How is LPR treated? The three general methods for treating LPR are 1) changing habits and diet to reduce reflux, 2) taking medications to reduce stomach acid, and 3) undergoing surgery to prevent reflux.

Of these treatment options, addressing lifestyle habits that may be contributing to acid reflux is the simplest, safest, and least expensive method. Tips for reducing reflux and LPR:

  1. If you use tobacco, quit.
  2. Don’t eat at least 3 hours before going to bed. Lying down shortly after eating is especially bad for someone who has reflux.
  3. Minimize fried, fatty and spicy foods in your diet.
  4. Certain foods including chocolate, peppermint, onions, acidic fruit juices, and garlic are notorious for causing reflux.
  5. Avoid tight clothing, especially around the waist.
  6. If needed, lose weight.
  7. Cut out caffeine, specifically coffee, tea, and caffeinated soft drinks.
  8. Avoid alcoholic beverages, particularly in the evening.

In addition to these measures, many people with LPR benefit from elevation of the head of the bed by 4 to 6 inches by placing wood or cinder blocks under the headboard.
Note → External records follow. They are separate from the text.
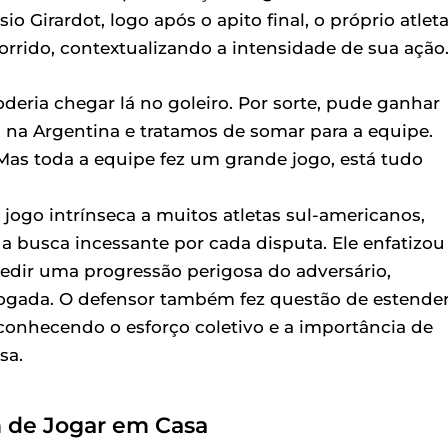
o Girardot, logo após o apito final, o próprio atlet
orrido, contextualizando a intensidade de sua ação
deria chegar lá no goleiro. Por sorte, pude ganhar
 na Argentina e tratamos de somar para a equipe.
. Mas toda a equipe fez um grande jogo, está tudo
 jogo intrínseca a muitos atletas sul-americanos,
 a busca incessante por cada disputa. Ele enfatizou
edir uma progressão perigosa do adversário,
jogada. O defensor também fez questão de estender
econhecendo o esforço coletivo e a importância de
sa.
m de Jogar em Casa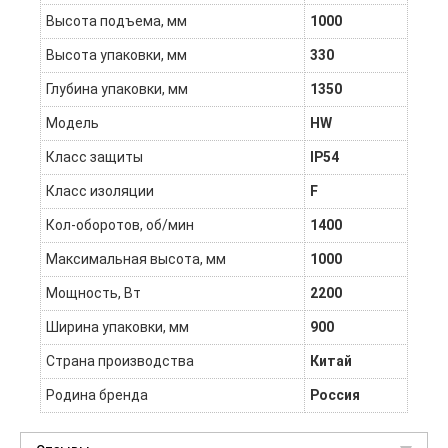
Высота подъема, мм
1000
Высота упаковки, мм
330
Глубина упаковки, мм
1350
Модель
HW
Класс защиты
IP54
Класс изоляции
F
Кол-оборотов, об/мин
1400
Максимальная высота, мм
1000
Мощность, Вт
2200
Ширина упаковки, мм
900
Страна производства
Китай
Родина бренда
Россия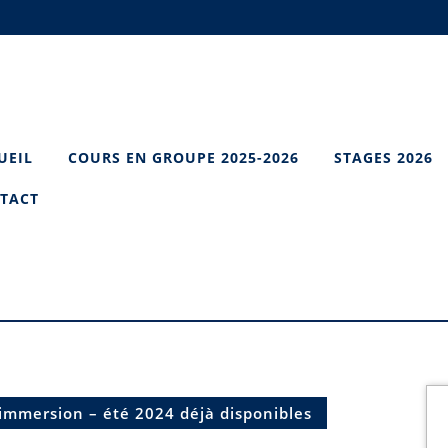
UEIL
COURS EN GROUPE 2025-2026
STAGES 2026
TACT
’immersion – été 2024 déjà disponibles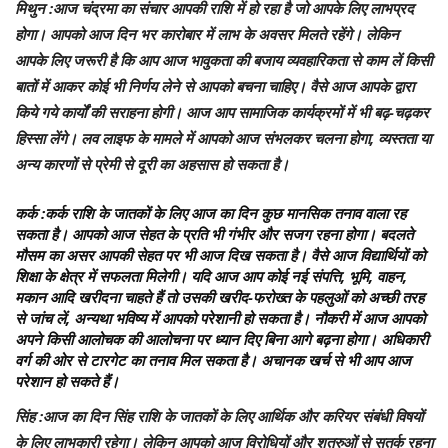
मिथुन
:आज चंद्रमा का संचार आपकी राशि में हो रहा है जो आपके लिए लाभप्रद
होगा। आपको आज दिन भर कारोबार में लाभ के अवसर मिलते रहेंगे। लेकिन
आपके लिए जरूरी है कि आप आज भावुकता की बजाय व्यवहारिकता से काम लें किसी
बातों में आकर कोई भी निर्णय लेने से आपको बचना चाहिए। वैसे आज आपके द्वारा
किये गये कार्यों की सराहना होगी। आज आप सामाजिक कार्यक्रमों में भी बढ़-चढ़कर
हिस्सा लेंगे। लव लाइफ के मामले में आपको आज संभलकर चलना होगा, व्यस्तता या
अन्य कारणों से प्रेमी से दूरी का अहसास हो सकता है।
कर्क
:कर्क राशि के जातकों के लिए आज का दिन कुछ मानसिक तनाव वाला रह
सकता है। आपको आज सेहत के प्रति भी गंभीर और सजग रहना होगा। बदलते
मौसम का असर आपकी सेहत पर भी आज दिख सकता है। वैसे आज विद्यार्थियों को
शिक्षा के क्षेत्र में सफलता मिलेगी। यदि आज आप कोई नई संपत्ति, भूमि, वाहन,
मकान आदि खरीदना चाहते हैं तो उसकी खरीद-फरोख्त के पहलुओं को अच्छी तरह
से जांच लें, अन्यथा भविष्य में आपको परेशानी हो सकता है। नौकरी में आज आपको
अपने किसी आलोचक की आलोचना पर ध्यान दिए बिना आगे बढ़ना होगा। अधिकारी
वर्ग की ओर से टारगेट का तनाव मिल सकता है। अचानक खर्च से भी आप आज
परेशान हो सकते हैं।
सिंह
:आज का दिन सिंह राशि के जातकों के लिए आर्थिक और करियर संबंधी विषयों
के लिए लाभकारी रहेगा। लेकिन आपको आज विरोधियों और शत्रुओं से सतर्क रहना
This keeps acid in the stomach where it belongs through “gravity”. Placing several pillows under your head does not substitute for raising the head of the bed; in fact, this maneuver can make the problem worse.

Many people with LPR will require a medication to reduce reflux or to neutralize stomach acid. These include proton pump inhibitors (Prilosec, Prevacid, Protonix), H2 blockers, (Pepcid, Tagamet, Zantac), and Antacids (Maalox, Mylanta). Surgery is reserved for the most severe cases of reflux. The most commonly performed procedure for this is called a “fundoplication”, in which the lower esophageal sphincter is tightened to prevent stomach acid from entering the esophagus.

How long is treatment usually necessary? LPR is somewhat like high blood pressure in that it is a condition that is usually “managed” rather than “cured”. In other words, most people with LPR will need to pay attention to lifestyle measures or take medications indefinitely.